Claude Opus 4.6 is very powerful in long-context processing and complex search-type tasks, but in certain problems it has been confirmed to flounder more than Gemini 3.1 Pro.
In other words, the AI market’s contest is shifting from “who is smarter” to “which style of thinking is more advantageous for which tasks.”
1. Why Claude Is at the Center of the Market Right Now
Claude is one of the models showing the strongest presence in recent AI trends.
The reason is simple.
It has clear strengths in areas where companies spend money: document processing, code understanding, security reviews, long-form analysis, and agent-like task execution.

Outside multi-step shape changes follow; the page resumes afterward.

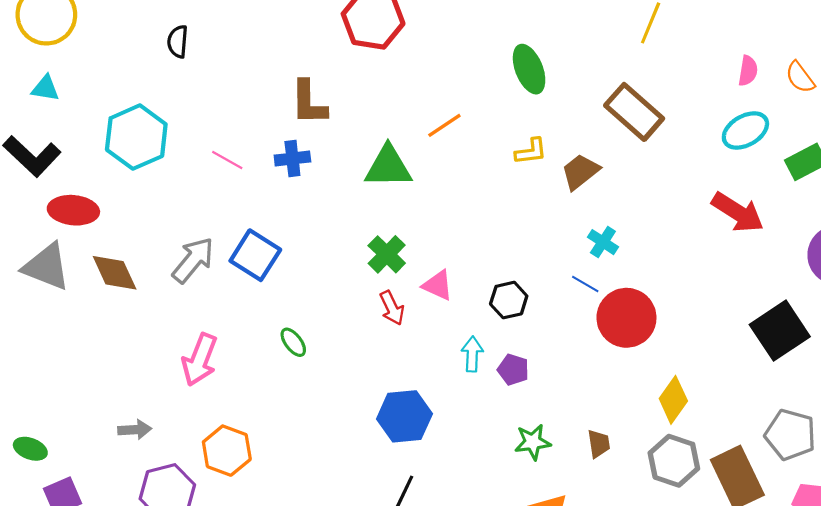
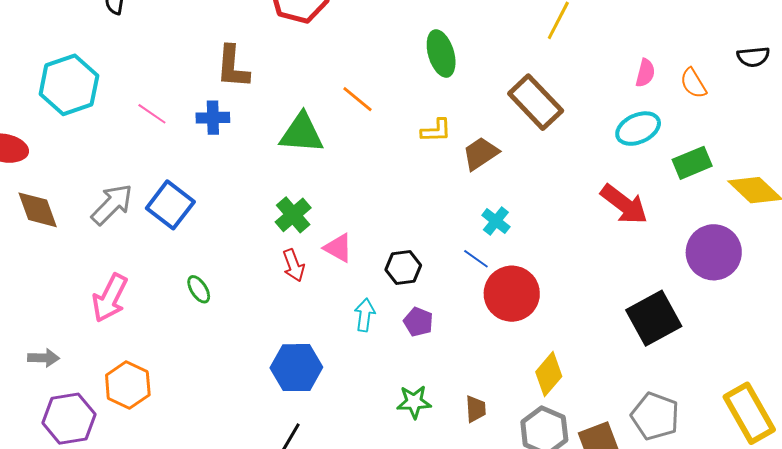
orange line: (444, 125) -> (358, 99), turned 68
purple pentagon: (513, 370) -> (418, 322), moved

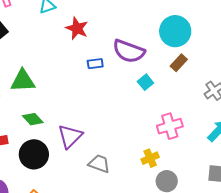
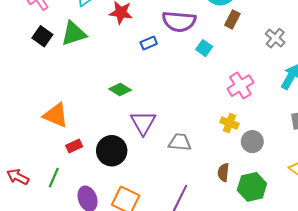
green triangle: (23, 81) -> (74, 34), moved
green diamond: (33, 119) -> (120, 89), moved
yellow cross: (150, 158) -> (229, 123), turned -30

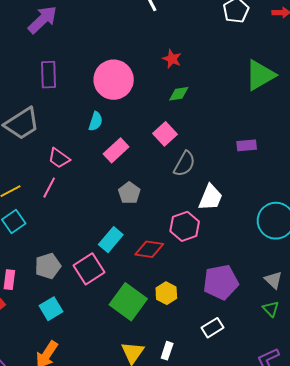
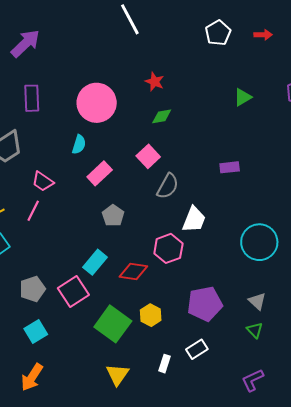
green triangle: (260, 75) -> (243, 97), size x0.6
white rectangle: (167, 351) -> (165, 364), moved

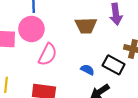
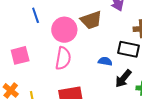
pink circle: (31, 29) -> (64, 30), moved

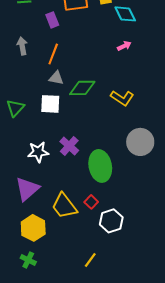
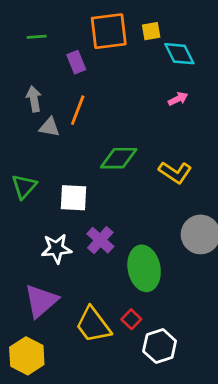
gray triangle: (56, 78) -> (49, 127), moved
white square: (50, 104) -> (73, 198), moved
yellow hexagon: (33, 228) -> (27, 356), moved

1-1. Why Stock Prices Swing
When Claude releases new features and related sectors’ stock prices swing, it is because it is read as a signal that AI can absorb existing SaaS functionality.
For example, if collaboration tools, document automation, code analysis, and security detection features are integrated in an AI-native way, the pricing power of existing software could weaken.
This is less an AI industry news item and closer to a macroeconomic issue that affects tech-stock valuations and corporate earnings outlooks.
1-2. Why Popularity Is Rising Alongside It
Despite safety controversies and political interpretations, Claude’s actual user base is increasing instead.
The reason is perceived performance.
For people who need to feed in lots of documents, set complex conditions, and continue long conversations, many say it is “a model whose strengths become clearer the more you use it.”
2. What’s the Difference Between Opus 4.6 and Sonnet 4.6?
The core point of this comparison is that even within Claude, roles differ.
2-1. The Positioning of Opus 4.6
Opus 4.6 is the top-performance model.
It is clearly strong in complex reasoning, long-document reading, maintaining massive context, and analyzing multiple conditions.
Put simply, it is closer to a “team-lead-level model that is expensive but handles hard work well.”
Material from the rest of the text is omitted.